» Problem: Pictures should not appear in the copy; the records themselves must be written out exactly.

━━━ Entries shown

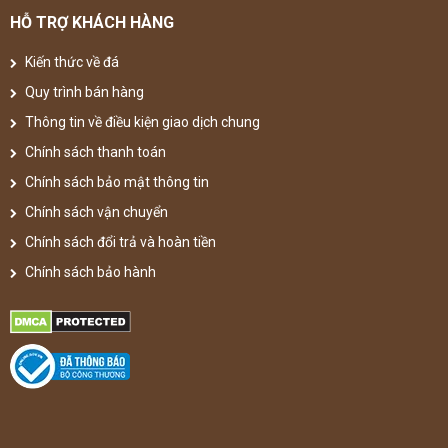
HỖ TRỢ KHÁCH HÀNG
Kiến thức về đá
Quy trình bán hàng
Thông tin về điều kiện giao dịch chung
Chính sách thanh toán
Chính sách bảo mật thông tin
Chính sách vận chuyển
Chính sách đổi trả và hoàn tiền
Chính sách bảo hành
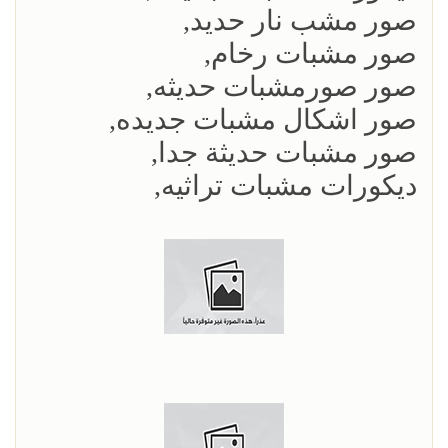
صور مشب نار حديد,
صور مشبات رخام,
صور صورمشبات حديثه,
صور اشكال مشبات جديده,
صور مشبات حديثة جدا,
ديكورات مشبات تراثيه,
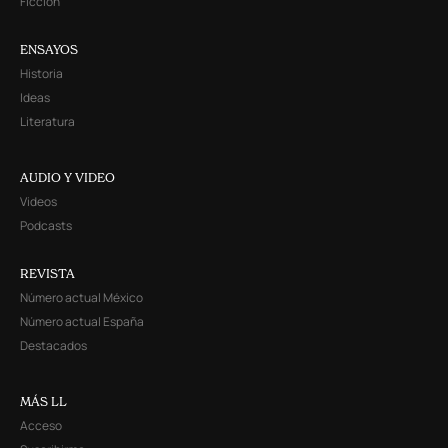
Ficción
ENSAYOS
Historia
Ideas
Literatura
AUDIO Y VIDEO
Videos
Podcasts
REVISTA
Número actual México
Número actual España
Destacados
MÁS LL
Acceso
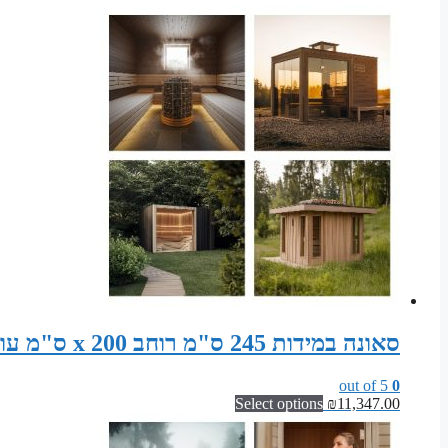
סאונה במידות 245 ס"מ רוחב x 200 ס"מ עומק x 200 ס"מ גובה סט חלקים לבניית סאונה פינית
out of 5
0
Select options
₪
11,347.00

━━━━━━

» Solution to the problem:
HỖ TRỢ KHÁCH HÀNG
Kiến thức về đá
Quy trình bán hàng
Thông tin về điều kiện giao dịch chung
Chính sách thanh toán
Chính sách bảo mật thông tin
Chính sách vận chuyển
Chính sách đổi trả và hoàn tiền
Chính sách bảo hành
صور مشب نار حديد,
صور مشبات رخام,
صور صورمشبات حديثه,
صور اشكال مشبات جديده,
صور مشبات حديثة جدا,
ديكورات مشبات تراثيه,
Ficción
ENSAYOS
Historia
Ideas
Literatura
AUDIO Y VIDEO
Videos
Podcasts
REVISTA
Número actual México
Número actual España
Destacados
MÁS LL
Acceso
סאונה במידות 245 ס"מ רוחב x 200 ס"מ עומק x 200 ס"מ גובה סט חלקים לבניית סאונה פינית
out of 5
0
Select options
₪
11,347.00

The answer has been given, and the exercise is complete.